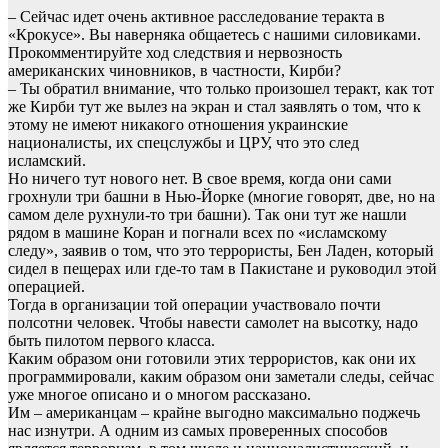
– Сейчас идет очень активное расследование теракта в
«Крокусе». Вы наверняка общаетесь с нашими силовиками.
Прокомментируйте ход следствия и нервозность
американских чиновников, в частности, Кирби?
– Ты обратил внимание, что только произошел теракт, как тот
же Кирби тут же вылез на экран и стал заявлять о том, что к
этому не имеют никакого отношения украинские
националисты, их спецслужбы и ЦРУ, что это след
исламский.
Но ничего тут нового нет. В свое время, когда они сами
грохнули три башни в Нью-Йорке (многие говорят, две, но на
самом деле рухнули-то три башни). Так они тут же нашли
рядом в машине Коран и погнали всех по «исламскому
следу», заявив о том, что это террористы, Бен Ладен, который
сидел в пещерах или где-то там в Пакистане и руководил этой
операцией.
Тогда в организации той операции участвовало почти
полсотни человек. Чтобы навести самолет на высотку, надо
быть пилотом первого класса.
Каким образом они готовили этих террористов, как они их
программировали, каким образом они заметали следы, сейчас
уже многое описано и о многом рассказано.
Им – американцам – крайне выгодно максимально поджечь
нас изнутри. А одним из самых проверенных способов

--

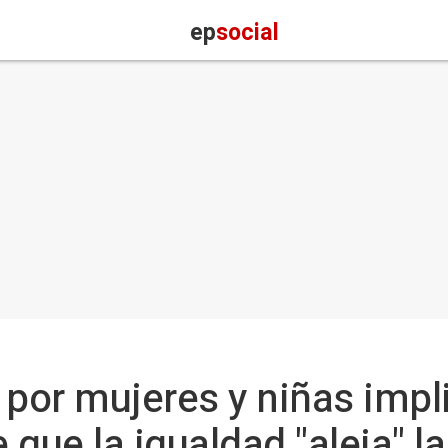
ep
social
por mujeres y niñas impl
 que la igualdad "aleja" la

EXERCISE OBJECTIVE:
When the line with "расследование теракта в" is reached in the data above, start copying there, and copy each line exactly until the line with "же Кирби тут" has been copied; copy nothing else.

ANSWER SPACE:
– Сейчас идет очень активное расследование теракта в
«Крокусе». Вы наверняка общаетесь с нашими силовиками.
Прокомментируйте ход следствия и нервозность
американских чиновников, в частности, Кирби?
– Ты обратил внимание, что только произошел теракт, как тот
же Кирби тут же вылез на экран и стал заявлять о том, что к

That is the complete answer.